TASK INSTRUCTIONS: Could you repeat the records below exactly, leaving out any pictures?

DATA LISTING:
=== Section Start ===

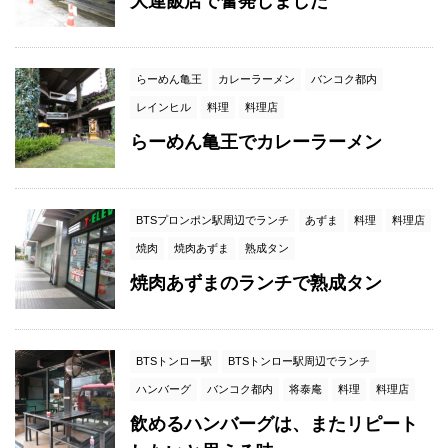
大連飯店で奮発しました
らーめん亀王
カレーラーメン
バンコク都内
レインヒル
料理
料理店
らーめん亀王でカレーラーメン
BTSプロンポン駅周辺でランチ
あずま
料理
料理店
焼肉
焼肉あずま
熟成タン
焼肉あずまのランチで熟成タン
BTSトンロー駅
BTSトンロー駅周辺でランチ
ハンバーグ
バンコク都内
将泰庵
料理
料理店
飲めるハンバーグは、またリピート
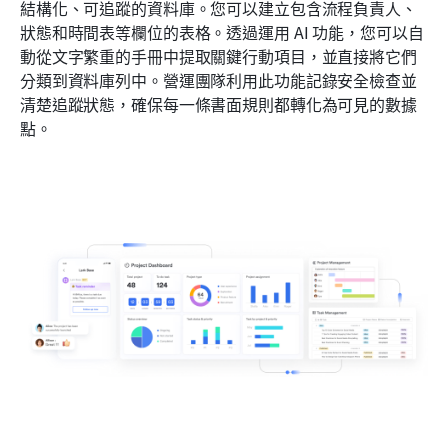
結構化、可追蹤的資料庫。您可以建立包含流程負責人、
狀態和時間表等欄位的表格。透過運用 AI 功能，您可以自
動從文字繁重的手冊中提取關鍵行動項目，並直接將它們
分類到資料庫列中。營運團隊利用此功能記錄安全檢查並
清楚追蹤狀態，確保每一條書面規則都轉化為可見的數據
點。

=== Section End ===

EXERCISE RESULT:
大連飯店で奮発しました
らーめん亀王
カレーラーメン
バンコク都内
レインヒル
料理
料理店
らーめん亀王でカレーラーメン
BTSプロンポン駅周辺でランチ
あずま
料理
料理店
焼肉
焼肉あずま
熟成タン
焼肉あずまのランチで熟成タン
BTSトンロー駅
BTSトンロー駅周辺でランチ
ハンバーグ
バンコク都内
将泰庵
料理
料理店
飲めるハンバーグは、またリピート
結構化、可追蹤的資料庫。您可以建立包含流程負責人、
狀態和時間表等欄位的表格。透過運用 AI 功能，您可以自
動從文字繁重的手冊中提取關鍵行動項目，並直接將它們
分類到資料庫列中。營運團隊利用此功能記錄安全檢查並
清楚追蹤狀態，確保每一條書面規則都轉化為可見的數據
點。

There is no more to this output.